------ LISTED ENTRIES ------
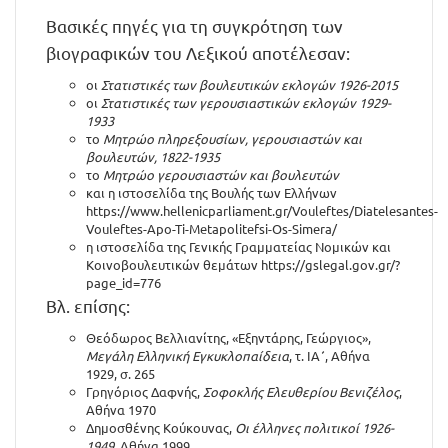
Βασικές πηγές για τη συγκρότηση των
βιογραφικών του Λεξικού αποτέλεσαν:
οι
Στατιστικές των βουλευτικών εκλογών 1926-2015
οι
Στατιστικές των γερουσιαστικών εκλογών 1929-
1933
το
Μητρώο πληρεξουσίων, γερουσιαστών και
βουλευτών, 1822-1935
το
Μητρώο γερουσιαστών και βουλευτών
και η ιστοσελίδα της Βουλής των Ελλήνων
https://www.hellenicparliament.gr/Vouleftes/Diatelesantes-
Vouleftes-Apo-Ti-Metapolitefsi-Os-Simera/
η ιστοσελίδα της Γενικής Γραμματείας Νομικών και
Κοινοβουλευτικών θεμάτων
https://gslegal.gov.gr/?
page_id=776
Βλ. επίσης:
Θεόδωρος Βελλιανίτης, «Εξηντάρης, Γεώργιος»,
Μεγάλη Ελληνική Εγκυκλοπαίδεια
, τ. ΙΑ΄, Αθήνα
1929, σ. 265
Γρηγόριος Δαφνής,
Σοφοκλής Ελευθερίου Βενιζέλος
,
Αθήνα 1970
Δημοσθένης Κούκουνας,
Οι έλληνες πολιτικοί 1926-
1949
, Αθήνα 1999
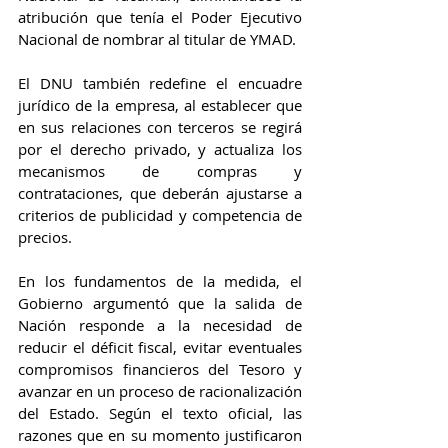
atribución que tenía el Poder Ejecutivo 
Nacional de nombrar al titular de YMAD.
El DNU también redefine el encuadre 
jurídico de la empresa, al establecer que 
en sus relaciones con terceros se regirá 
por el derecho privado, y actualiza los 
mecanismos de compras y 
contrataciones, que deberán ajustarse a 
criterios de publicidad y competencia de 
precios.
En los fundamentos de la medida, el 
Gobierno argumentó que la salida de 
Nación responde a la necesidad de 
reducir el déficit fiscal, evitar eventuales 
compromisos financieros del Tesoro y 
avanzar en un proceso de racionalización 
del Estado. Según el texto oficial, las 
razones que en su momento justificaron 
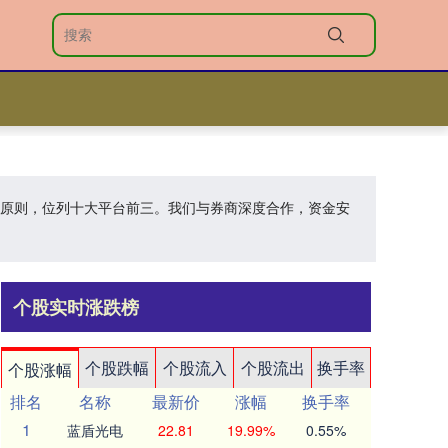
业的原则，位列十大平台前三。我们与券商深度合作，资金安
个股实时涨跌榜
个股跌幅
个股流入
个股流出
换手率
个股涨幅
排名
名称
最新价
涨幅
换手率
1
蓝盾光电
22.81
19.99%
0.55%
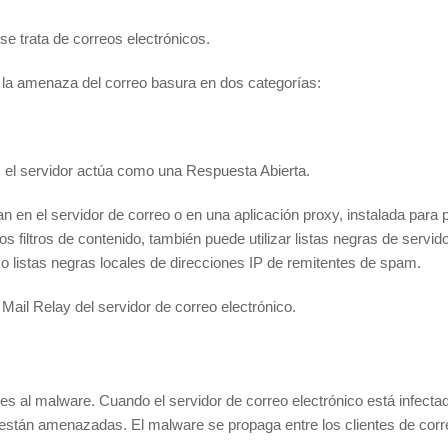
e trata de correos electrónicos.
r la amenaza del correo basura en dos categorías:
 el servidor actúa como una Respuesta Abierta.
lan en el servidor de correo o en una aplicación proxy, instalada para
os filtros de contenido, también puede utilizar listas negras de servi
stas negras locales de direcciones IP de remitentes de spam.
ail Relay del servidor de correo electrónico.
les al malware. Cuando el servidor de correo electrónico está infectad
 están amenazadas. El malware se propaga entre los clientes de corre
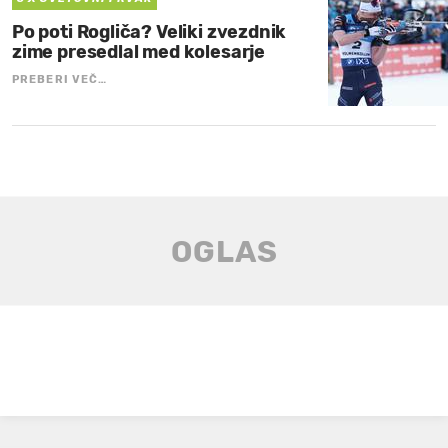
Po poti Rogliča? Veliki zvezdnik
zime presedlal med kolesarje
PREBERI VEČ…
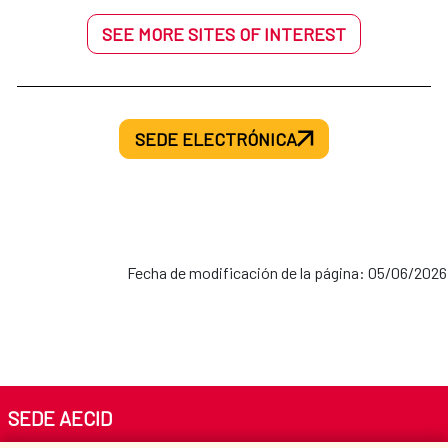
SEE MORE SITES OF INTEREST
SEDE ELECTRÓNICA
Fecha de modificación de la página: 05/06/2026
SEDE AECID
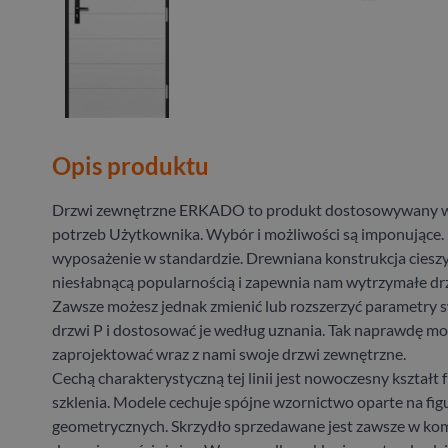
Opis produktu
Drzwi zewnętrzne ERKADO to produkt dostosowywany w
potrzeb Użytkownika. Wybór i możliwości są imponujące.
wyposażenie w standardzie. Drewniana konstrukcja cieszy
niesłabnącą popularnością i zapewnia nam wytrzymałe drz
Zawsze możesz jednak zmienić lub rozszerzyć parametry
drzwi P i dostosować je według uznania. Tak naprawdę m
zaprojektować wraz z nami swoje drzwi zewnętrzne.
Cechą charakterystyczną tej linii jest nowoczesny kształt 
szklenia. Modele cechuje spójne wzornictwo oparte na fig
geometrycznych. Skrzydło sprzedawane jest zawsze w kom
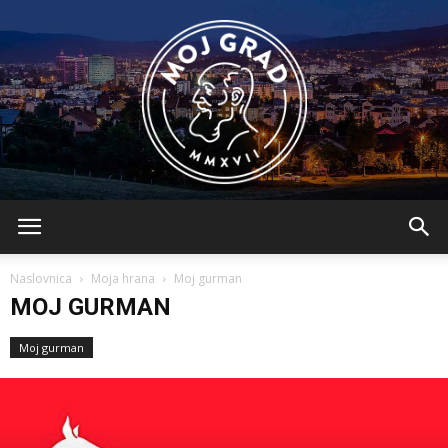
BLMojGrad
Naslovnica
Moja hrana
Moj gurman
MOJ GURMAN
Moj gurman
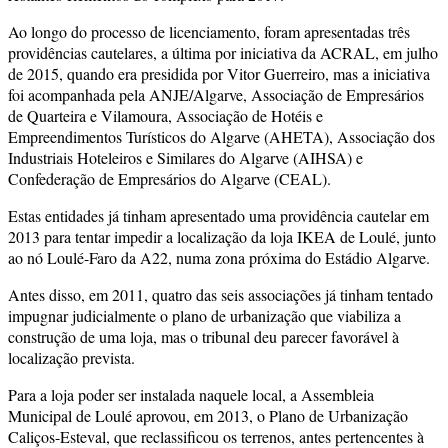
Ao longo do processo de licenciamento, foram apresentadas três
providências cautelares, a última por iniciativa da ACRAL, em julho
de 2015, quando era presidida por Vitor Guerreiro, mas a iniciativa
foi acompanhada pela ANJE/Algarve, Associação de Empresários
de Quarteira e Vilamoura, Associação de Hotéis e
Empreendimentos Turísticos do Algarve (AHETA), Associação dos
Industriais Hoteleiros e Similares do Algarve (AIHSA) e
Confederação de Empresários do Algarve (CEAL).
Estas entidades já tinham apresentado uma providência cautelar em
2013 para tentar impedir a localização da loja IKEA de Loulé, junto
ao nó Loulé-Faro da A22, numa zona próxima do Estádio Algarve.
Antes disso, em 2011, quatro das seis associações já tinham tentado
impugnar judicialmente o plano de urbanização que viabiliza a
construção de uma loja, mas o tribunal deu parecer favorável à
localização prevista.
Para a loja poder ser instalada naquele local, a Assembleia
Municipal de Loulé aprovou, em 2013, o Plano de Urbanização
Caliços-Esteval, que reclassificou os terrenos, antes pertencentes à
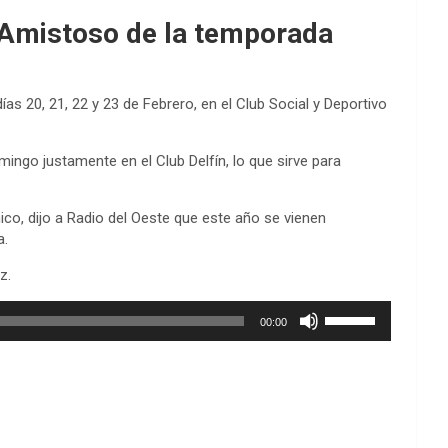
r Amistoso de la temporada
as 20, 21, 22 y 23 de Febrero, en el Club Social y Deportivo
mingo justamente en el Club Delfín, lo que sirve para
nico, dijo a Radio del Oeste que este año se vienen
a.
z.
Utiliza
00:00
las
teclas
de
flecha
arriba/abajo
para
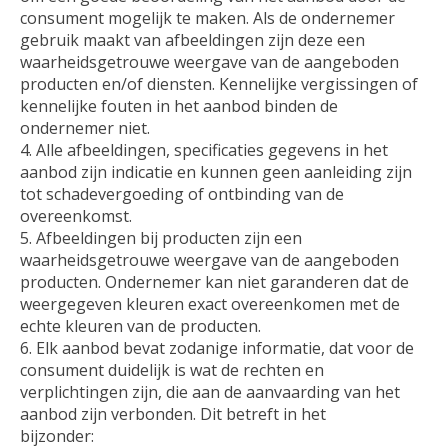
consument mogelijk te maken. Als de ondernemer
gebruik maakt van afbeeldingen zijn deze een
waarheidsgetrouwe weergave van de aangeboden
producten en/of diensten. Kennelijke vergissingen of
kennelijke fouten in het aanbod binden de
ondernemer niet.
Alle afbeeldingen, specificaties gegevens in het
aanbod zijn indicatie en kunnen geen aanleiding zijn
tot schadevergoeding of ontbinding van de
overeenkomst.
Afbeeldingen bij producten zijn een
waarheidsgetrouwe weergave van de aangeboden
producten. Ondernemer kan niet garanderen dat de
weergegeven kleuren exact overeenkomen met de
echte kleuren van de producten.
Elk aanbod bevat zodanige informatie, dat voor de
consument duidelijk is wat de rechten en
verplichtingen zijn, die aan de aanvaarding van het
aanbod zijn verbonden. Dit betreft in het
bijzonder:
------
■ **WORK REQUEST**
Repeat every entry above word for word, and include no pictures.

■ **SOLUTION**
Βασικές πηγές για τη συγκρότηση των
βιογραφικών του Λεξικού αποτέλεσαν:
οι
Στατιστικές των βουλευτικών εκλογών 1926-2015
οι
Στατιστικές των γερουσιαστικών εκλογών 1929-
1933
το
Μητρώο πληρεξουσίων, γερουσιαστών και
βουλευτών, 1822-1935
το
Μητρώο γερουσιαστών και βουλευτών
και η ιστοσελίδα της Βουλής των Ελλήνων
https://www.hellenicparliament.gr/Vouleftes/Diatelesantes-
Vouleftes-Apo-Ti-Metapolitefsi-Os-Simera/
η ιστοσελίδα της Γενικής Γραμματείας Νομικών και
Κοινοβουλευτικών θεμάτων
https://gslegal.gov.gr/?
page_id=776
Βλ. επίσης:
Θεόδωρος Βελλιανίτης, «Εξηντάρης, Γεώργιος»,
Μεγάλη Ελληνική Εγκυκλοπαίδεια
, τ. ΙΑ΄, Αθήνα
1929, σ. 265
Γρηγόριος Δαφνής,
Σοφοκλής Ελευθερίου Βενιζέλος
,
Αθήνα 1970
Δημοσθένης Κούκουνας,
Οι έλληνες πολιτικοί 1926-
1949
, Αθήνα 1999
atribución que tenía el Poder Ejecutivo 
Nacional de nombrar al titular de YMAD.
El DNU también redefine el encuadre 
jurídico de la empresa, al establecer que 
en sus relaciones con terceros se regirá 
por el derecho privado, y actualiza los 
mecanismos de compras y 
contrataciones, que deberán ajustarse a 
criterios de publicidad y competencia de 
precios.
En los fundamentos de la medida, el 
Gobierno argumentó que la salida de 
Nación responde a la necesidad de 
reducir el déficit fiscal, evitar eventuales 
compromisos financieros del Tesoro y 
avanzar en un proceso de racionalización 
del Estado. Según el texto oficial, las 
razones que en su momento justificaron 
业的原则，位列十大平台前三。我们与券商深度合作，资金安
个股实时涨跌榜
个股跌幅
个股流入
个股流出
换手率
个股涨幅
排名
名称
最新价
涨幅
换手率
1
蓝盾光电
22.81
19.99%
0.55%
e trata de correos electrónicos.
r la amenaza del correo basura en dos categorías:
 el servidor actúa como una Respuesta Abierta.
lan en el servidor de correo o en una aplicación proxy, instalada para
os filtros de contenido, también puede utilizar listas negras de servi
stas negras locales de direcciones IP de remitentes de spam.
ail Relay del servidor de correo electrónico.
les al malware. Cuando el servidor de correo electrónico está infectad
 están amenazadas. El malware se propaga entre los clientes de corre
Po poti Rogliča? Veliki zvezdnik
zime presedlal med kolesarje
PREBERI VEČ…
SEE MORE SITES OF INTEREST
SEDE ELECTRÓNICA
Fecha de modificación de la página: 05/06/2026
SEDE AECID
Opis produktu
Drzwi zewnętrzne ERKADO to produkt dostosowywany w
potrzeb Użytkownika. Wybór i możliwości są imponujące.
wyposażenie w standardzie. Drewniana konstrukcja cieszy
niesłabnącą popularnością i zapewnia nam wytrzymałe drz
Zawsze możesz jednak zmienić lub rozszerzyć parametry
drzwi P i dostosować je według uznania. Tak naprawdę m
zaprojektować wraz z nami swoje drzwi zewnętrzne.
Cechą charakterystyczną tej linii jest nowoczesny kształt 
szklenia. Modele cechuje spójne wzornictwo oparte na fig
geometrycznych. Skrzydło sprzedawane jest zawsze w kom
BLMojGrad
Naslovnica
Moja hrana
Moj gurman
MOJ GURMAN
Moj gurman
Ao longo do processo de licenciamento, foram apresentadas três
providências cautelares, a última por iniciativa da ACRAL, em julho
de 2015, quando era presidida por Vitor Guerreiro, mas a iniciativa
foi acompanhada pela ANJE/Algarve, Associação de Empresários
de Quarteira e Vilamoura, Associação de Hotéis e
Empreendimentos Turísticos do Algarve (AHETA), Associação dos
Industriais Hoteleiros e Similares do Algarve (AIHSA) e
Confederação de Empresários do Algarve (CEAL).
Estas entidades já tinham apresentado uma providência cautelar em
2013 para tentar impedir a localização da loja IKEA de Loulé, junto
ao nó Loulé-Faro da A22, numa zona próxima do Estádio Algarve.
Antes disso, em 2011, quatro das seis associações já tinham tentado
impugnar judicialmente o plano de urbanização que viabiliza a
construção de uma loja, mas o tribunal deu parecer favorável à
localização prevista.
Para a loja poder ser instalada naquele local, a Assembleia
Municipal de Loulé aprovou, em 2013, o Plano de Urbanização
Caliços-Esteval, que reclassificou os terrenos, antes pertencentes à
r Amistoso de la temporada
as 20, 21, 22 y 23 de Febrero, en el Club Social y Deportivo
mingo justamente en el Club Delfín, lo que sirve para
nico, dijo a Radio del Oeste que este año se vienen
a.
z.
Utiliza
00:00
las
teclas
de
flecha
arriba/abajo
para
consument mogelijk te maken. Als de ondernemer
gebruik maakt van afbeeldingen zijn deze een
waarheidsgetrouwe weergave van de aangeboden
producten en/of diensten. Kennelijke vergissingen of
kennelijke fouten in het aanbod binden de
ondernemer niet.
Alle afbeeldingen, specificaties gegevens in het
aanbod zijn indicatie en kunnen geen aanleiding zijn
tot schadevergoeding of ontbinding van de
overeenkomst.
Afbeeldingen bij producten zijn een
waarheidsgetrouwe weergave van de aangeboden
producten. Ondernemer kan niet garanderen dat de
weergegeven kleuren exact overeenkomen met de
echte kleuren van de producten.
Elk aanbod bevat zodanige informatie, dat voor de
consument duidelijk is wat de rechten en
verplichtingen zijn, die aan de aanvaarding van het
aanbod zijn verbonden. Dit betreft in het
bijzonder:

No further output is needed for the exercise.